A censura corta. O humor brasileiro, piada da desgraça ‘pudica’. “Temos de rir pra não chorar”

O povo brasileiro foi imbatível em percepções bem-humoradas, traduzidas em imagens e frases. Mas me questiono se somos tão bons nisso porque já estamos acostumados a fazer piada com a nossa própria desgraça.

As mulheres brilharam nestas Olimpíadas, mas sabe quem mais foi medalha de ouro? O povo brasileiro e os memes. Para além das transmissões oficiais, centenas de pessoas tiveram percepções bem humoradas de momentos e cenas específicas dos Jogos, traduzidas em imagens e frases sobrepostas. É uma comunicação eficaz, que fala direto com quem não assistiu às competições na íntegra e, principalmente, com os jovens.

Nenhum outro país gerou a quantidade de comentários, informações e teve impacto similar ao Brasil nesse sentido.

Me questiono se somos tão bons nisso pois já estamos acostumados a fazer piada com a nossa própria desgraça, ou se tem relação com sermos latinos e nos conectarmos melhor com uma gama extensa de sentimentos (mesmo sem saber lidar muito bem com eles às vezes). Nós vamos da indignação coletiva com um julgamento injusto até o encontro de um significado num tombo com supercílio cortado. Tudo é transformando em algo a mais.

A árvore genealógica de pódios, que começou com a foto do Medina e foi virando uma mera piada, para mim é de um humor extremamente perspicaz. Ao mesmo tempo que nos informa sobre o quadro de medalhas, joga na nossa cara a dificuldade de sobreviver no esporte e como a sustentação é frágil.

Comunicamos os ídolos improváveis, como o skatista Japinha com seus malabares, Flavinha da ginástica em seus inúmeros momentos de irreverência, e o funcionário de sunga chamativa da natação.

Ficamos sabendo do choro da judoca japonesa, da maratona da Ana Sátila nos milhares de provas que disputou, da sujeira do rio Sena e do atirador turco que não usa equipamentos modernos.

Eu particularmente acompanhei mais pelo compilado de carrossel dos perfis que sigo do que por qualquer outro lugar.
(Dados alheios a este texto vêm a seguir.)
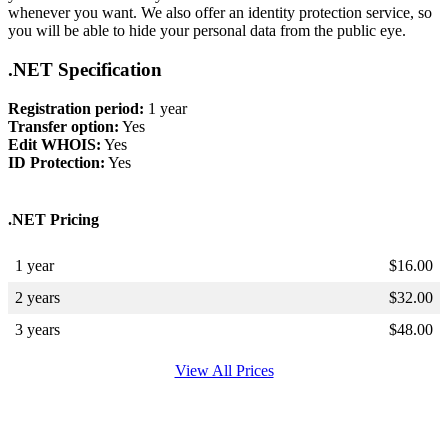
whenever you want. We also offer an identity protection service, so
you will be able to hide your personal data from the public eye.
.NET Specification
Registration period:
1 year
Transfer option:
Yes
Edit WHOIS:
Yes
ID Protection:
Yes
.NET Pricing
1 year
$
16.00
2 years
$
32.00
3 years
$
48.00
View All Prices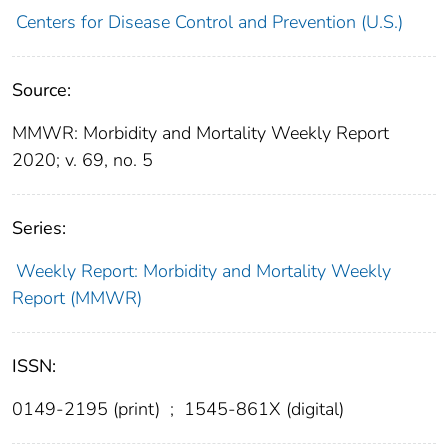
Centers for Disease Control and Prevention (U.S.)
Source:
MMWR: Morbidity and Mortality Weekly Report
2020; v. 69, no. 5
Series:
Weekly Report: Morbidity and Mortality Weekly
Report (MMWR)
ISSN:
0149-2195 (print)
;
1545-861X (digital)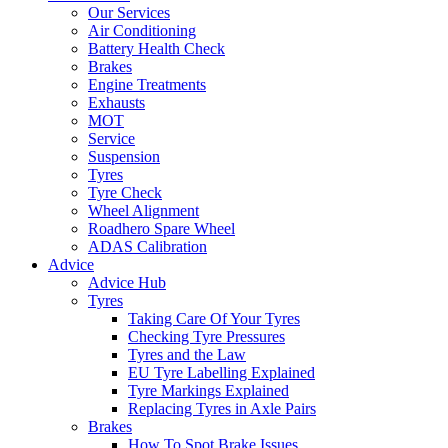
Our Services
Air Conditioning
Battery Health Check
Brakes
Engine Treatments
Exhausts
MOT
Service
Suspension
Tyres
Tyre Check
Wheel Alignment
Roadhero Spare Wheel
ADAS Calibration
Advice
Advice Hub
Tyres
Taking Care Of Your Tyres
Checking Tyre Pressures
Tyres and the Law
EU Tyre Labelling Explained
Tyre Markings Explained
Replacing Tyres in Axle Pairs
Brakes
How To Spot Brake Issues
Fazer a curadoria certa também é um talento.

Tivemos também o jornalismo independente, alguns jornalistas e influenciadores que transformaram seus perfis em noticiário olímpico, trazendo informação e entretenimento de graça.

Talvez, no fim, seja um pouco o reflexo da nossa essência brasileira. Ninguém torce como a gente. Ninguém se diverte como a gente.